_Work order_
The required output consists solely of the lines from the line containing "Posted on April 25, 2012" through the end of the records, copied exactly.

[Source records]
=== Section Start ===

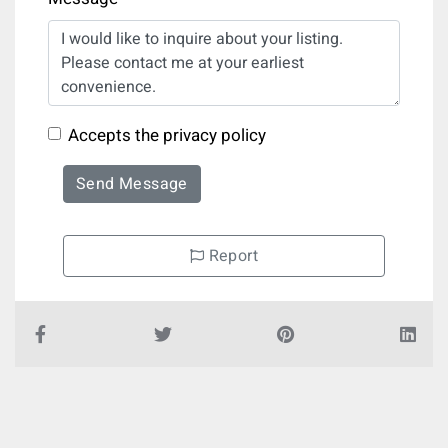
Accepts the privacy policy
Send Message
Report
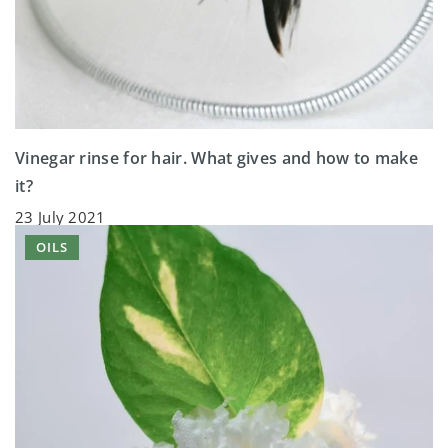
Vinegar rinse for hair. What gives and how to make
it?
23 July 2021
OILS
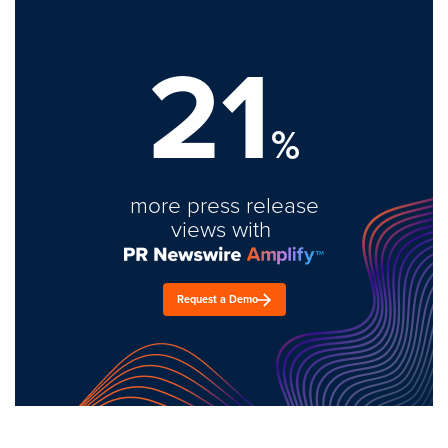
21
%
more press release
views with
Request a Demo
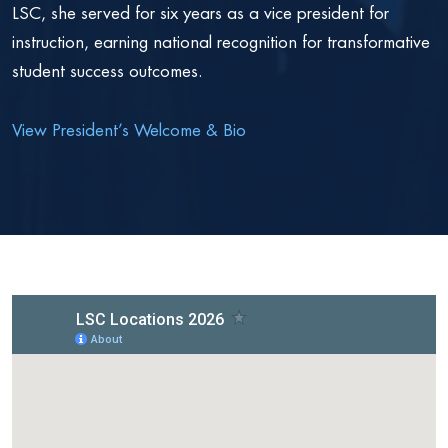
LSC, she served for six years as a vice president for
instruction, earning national recognition for transformative
student success outcomes.
View President’s Welcome & Bio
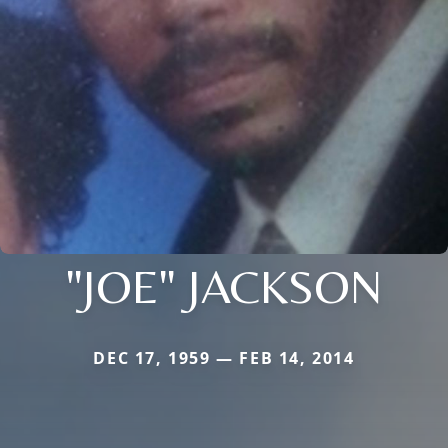
"JOE" JACKSON
DEC 17, 1959 — FEB 14, 2014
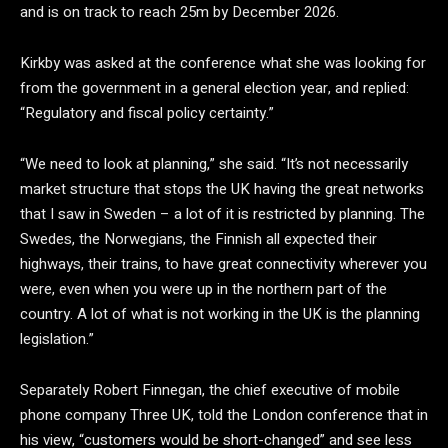
and is on track to reach 25m by December 2026.
Kirkby was asked at the conference what she was looking for
from the government in a general election year, and replied:
“Regulatory and fiscal policy certainty.”
“We need to look at planning,” she said. “It’s not necessarily
market structure that stops the UK having the great networks
that I saw in Sweden – a lot of it is restricted by planning. The
Swedes, the Norwegians, the Finnish all expected their
highways, their trains, to have great connectivity wherever you
were, even when you were up in the northern part of the
country. A lot of what is not working in the UK is the planning
legislation.”
Separately Robert Finnegan, the chief executive of mobile
phone company Three UK, told the London conference that in
his view, “customers would be short-changed” and see less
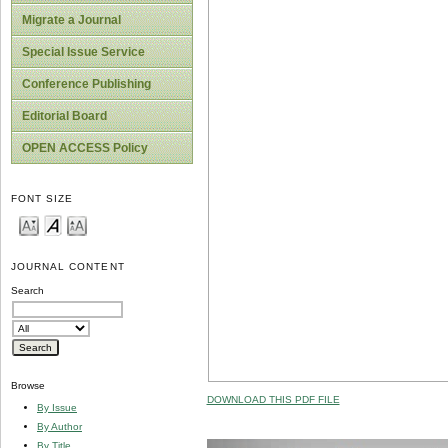
Migrate a Journal
Special Issue Service
Conference Publishing
Editorial Board
OPEN ACCESS Policy
FONT SIZE
JOURNAL CONTENT
Search
Browse
DOWNLOAD THIS PDF FILE
By Issue
By Author
By Title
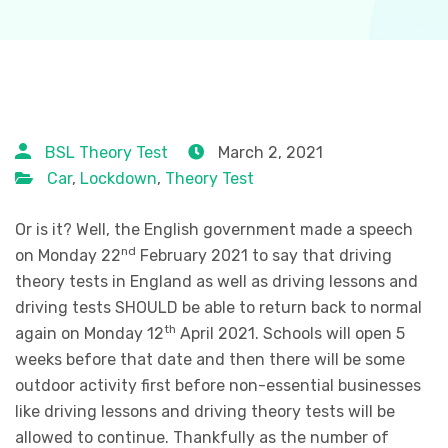
BSL Theory Test
March 2, 2021
Car
,
Lockdown
,
Theory Test
Or is it? Well, the English government made a speech
nd
on Monday 22
February 2021 to say that driving
theory tests in England as well as driving lessons and
driving tests SHOULD be able to return back to normal
th
again on Monday 12
April 2021. Schools will open 5
weeks before that date and then there will be some
outdoor activity first before non-essential businesses
like driving lessons and driving theory tests will be
allowed to continue. Thankfully as the number of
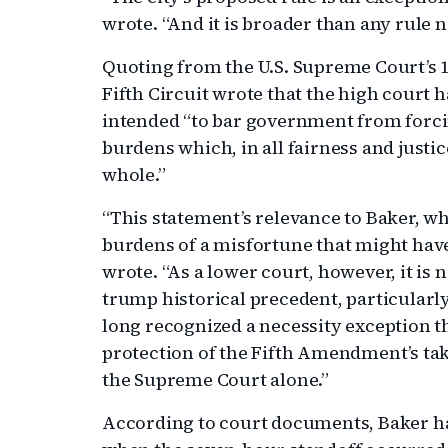
wrote. “And it is broader than any rule n
Quoting from the U.S. Supreme Court’s 
Fifth Circuit wrote that the high court h
intended “to bar government from forci
burdens which, in all fairness and justic
whole.”
“This statement’s relevance to Baker, who
burdens of a misfortune that might have 
wrote. “As a lower court, however, it is n
trump historical precedent, particularl
long recognized a necessity exception t
protection of the Fifth Amendment’s tak
the Supreme Court alone.”
According to court documents, Baker h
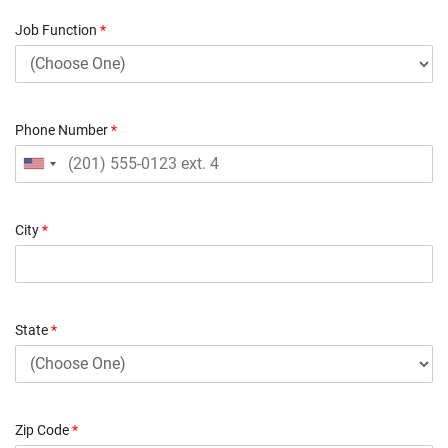
Job Function
*
Phone Number
*
City
*
State
*
Zip Code
*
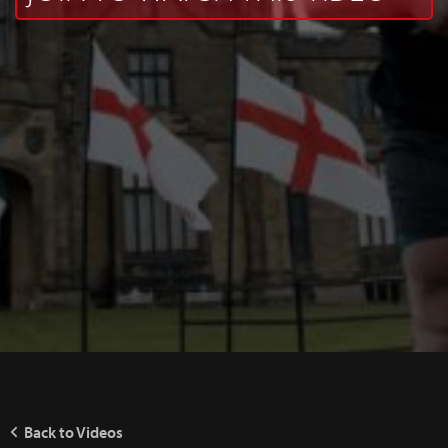
Back to Videos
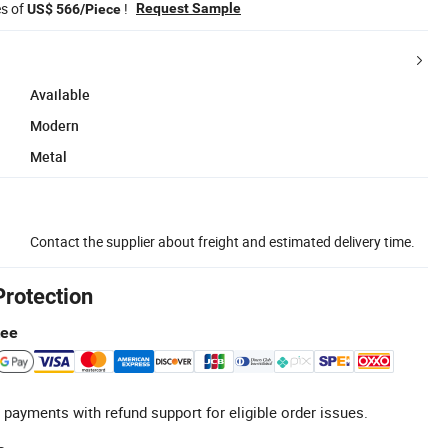
es of
!
Request Sample
US$ 566/Piece
Available
Modern
Metal
Contact the supplier about freight and estimated delivery time.
Protection
tee
 payments with refund support for eligible order issues.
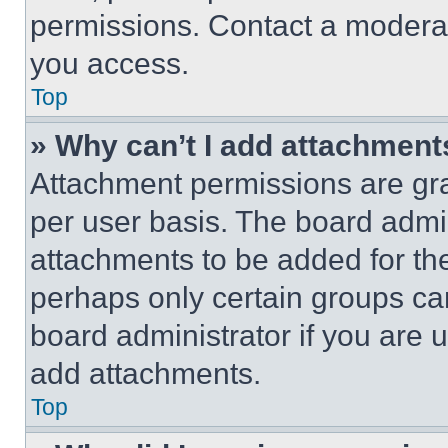
permissions. Contact a moderat
you access.
Top
» Why can’t I add attachment
Attachment permissions are gra
per user basis. The board admi
attachments to be added for the
perhaps only certain groups ca
board administrator if you are
add attachments.
Top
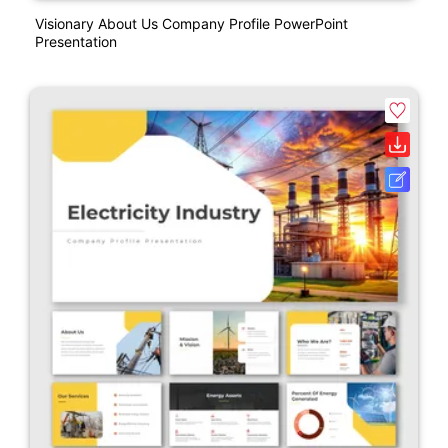
Visionary About Us Company Profile PowerPoint
Presentation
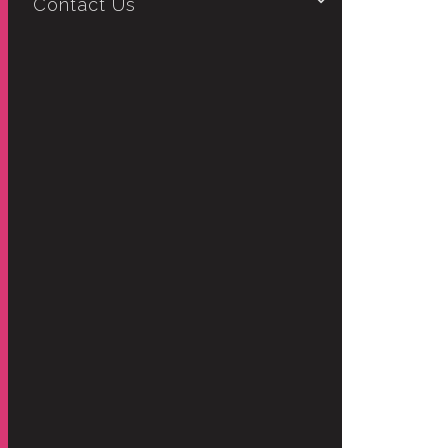
Contact Us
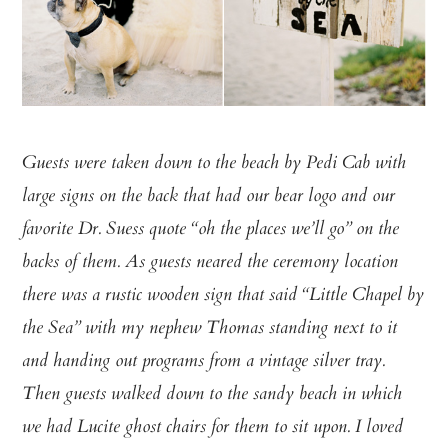
Guests were taken down to the beach by Pedi Cab with
large signs on the back that had our bear logo and our
favorite Dr. Suess quote “oh the places we’ll go” on the
backs of them. As guests neared the ceremony location
there was a rustic wooden sign that said “Little Chapel by
the Sea” with my nephew Thomas standing next to it
and handing out programs from a vintage silver tray.
Then guests walked down to the sandy beach in which
we had Lucite ghost chairs for them to sit upon. I loved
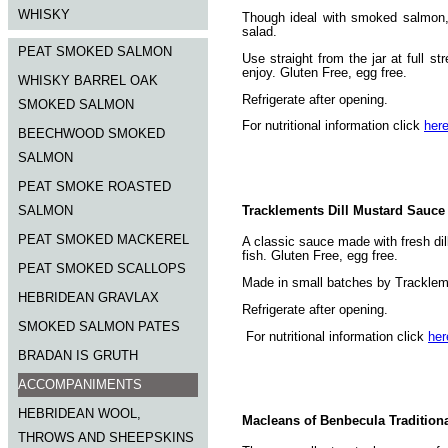
WHISKY
Though ideal with smoked salmon, 
salad.
PEAT SMOKED SALMON
Use straight from the jar at full s
enjoy. Gluten Free, egg free.
WHISKY BARREL OAK
Refrigerate after opening.
SMOKED SALMON
For nutritional information click
her
BEECHWOOD SMOKED
SALMON
PEAT SMOKE ROASTED
Tracklements Dill Mustard Sauce
SALMON
PEAT SMOKED MACKEREL
A classic sauce made with fresh di
fish. Gluten Free, egg free.
PEAT SMOKED SCALLOPS
Made in small batches by Trackleme
HEBRIDEAN GRAVLAX
Refrigerate after opening.
SMOKED SALMON PATES
For nutritional information click
her
BRADAN IS GRUTH
ACCOMPANIMENTS
HEBRIDEAN WOOL,
Macleans of Benbecula Tradition
THROWS AND SHEEPSKINS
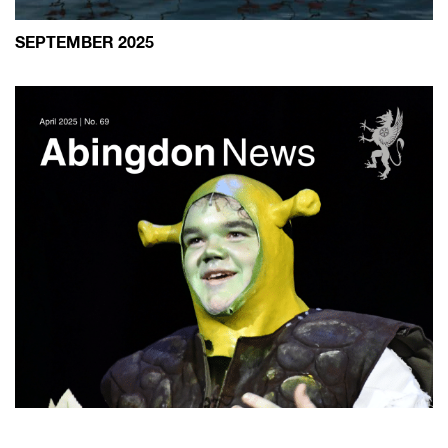
SEPTEMBER 2025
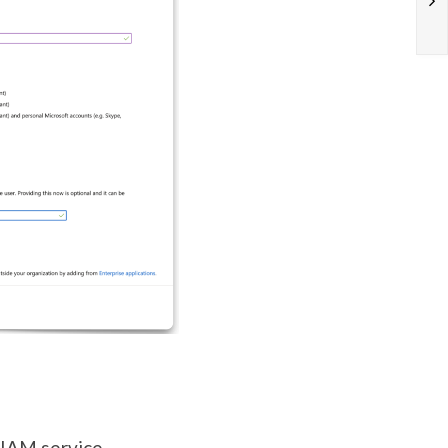
 IAM service.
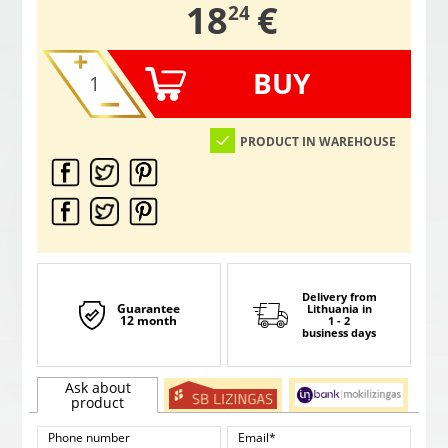
,
18
€
24
BUY
PRODUCT IN WAREHOUSE
Delivery from
Guarantee
Lithuania
in
12 month
1 - 2
business days
Ask about
product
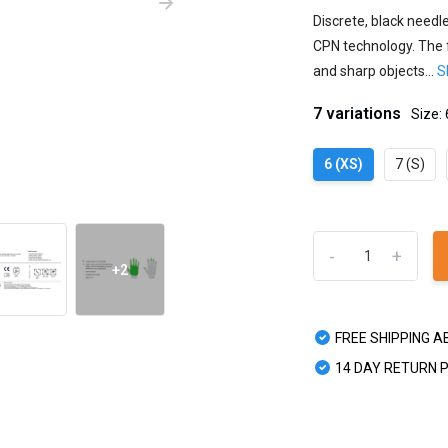
Discrete, black needl
CPN technology. The f
and sharp objects...
S
7 variations
Size: 
6 (XS)
7 (S)
-
+
+2
FREE SHIPPING A
14 DAY RETURN 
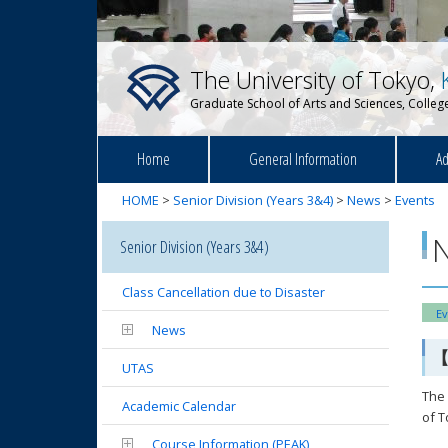
The University of Tokyo,
Graduate School of Arts and Sciences, College
Home
General Information
Ad
HOME
>
Senior Division (Years 3&4)
>
News
>
Events
Senior Division (Years 3&4)
Class Cancellation due to Disaster
Ev
News
【
UTAS
The 
Academic Calendar
of 
Course Information (PEAK)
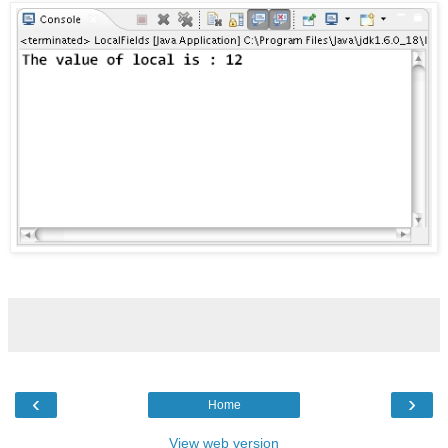
‹
›
Home
View web version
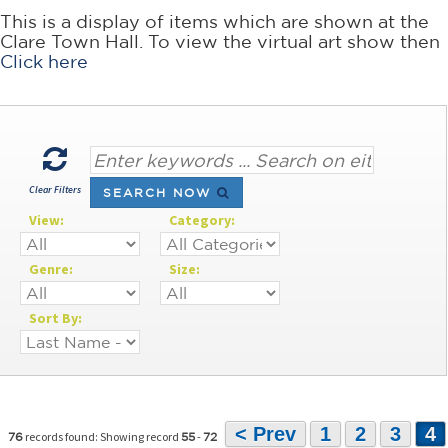
This is a display of items which are shown at the
Clare Town Hall. To view the virtual art show then
Click here
Clear Filters
SEARCH NOW
View:
Category:
Genre:
Size:
Sort By:
< Prev
1
2
3
4
records found: Showing record
-
76
55
72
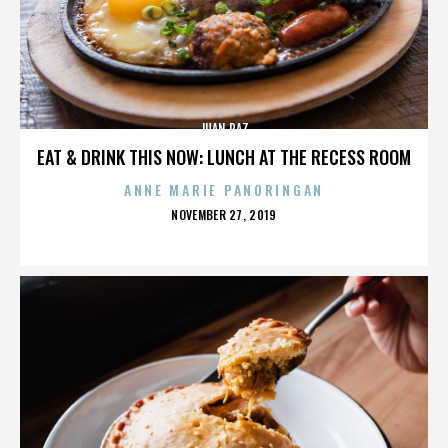
JUAN PAZ
EAT & DRINK THIS NOW: LUNCH AT THE RECESS ROOM
ANNE MARIE PANORINGAN
POSTED
NOVEMBER 27, 2019
ON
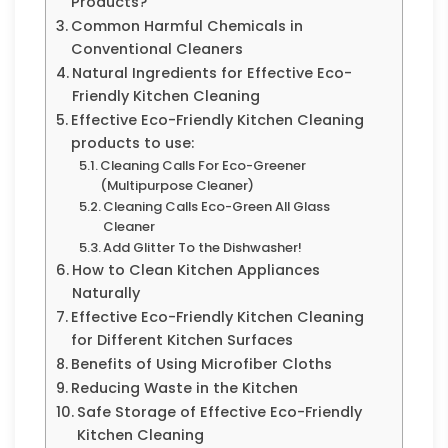
Products?
Common Harmful Chemicals in
Conventional Cleaners
Natural Ingredients for Effective Eco-
Friendly Kitchen Cleaning
Effective Eco-Friendly Kitchen Cleaning
products to use:
Cleaning Calls For Eco-Greener
(Multipurpose Cleaner)
Cleaning Calls Eco-Green All Glass
Cleaner
Add Glitter To the Dishwasher!
How to Clean Kitchen Appliances
Naturally
Effective Eco-Friendly Kitchen Cleaning
for Different Kitchen Surfaces
Benefits of Using Microfiber Cloths
Reducing Waste in the Kitchen
Safe Storage of Effective Eco-Friendly
Kitchen Cleaning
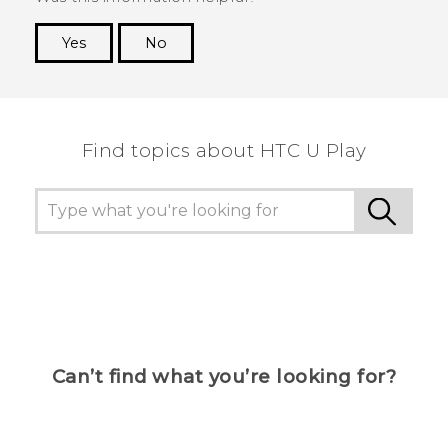
Yes
No
Thank you! Your feedback helps others to see
the most helpful information.
Find topics about HTC U Play
Can’t find what you’re looking for?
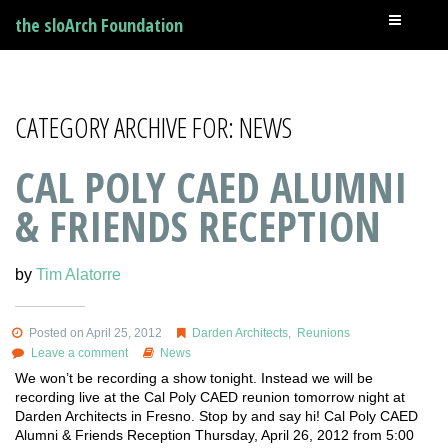
the sloArch Foundation
CATEGORY ARCHIVE FOR: NEWS
CAL POLY CAED ALUMNI
& FRIENDS RECEPTION
by
Tim Alatorre
Posted on April 25, 2012
Darden Architects
,
Reunions
Leave a comment
News
We won’t be recording a show tonight. Instead we will be
recording live at the Cal Poly CAED reunion tomorrow night at
Darden Architects in Fresno. Stop by and say hi! Cal Poly CAED
Alumni & Friends Reception Thursday, April 26, 2012 from 5:00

=== Section End ===

_Written answer_
Posted on April 25, 2012
Darden Architects
,
Reunions
Leave a comment
News
We won’t be recording a show tonight. Instead we will be
recording live at the Cal Poly CAED reunion tomorrow night at
Darden Architects in Fresno. Stop by and say hi! Cal Poly CAED
Alumni & Friends Reception Thursday, April 26, 2012 from 5:00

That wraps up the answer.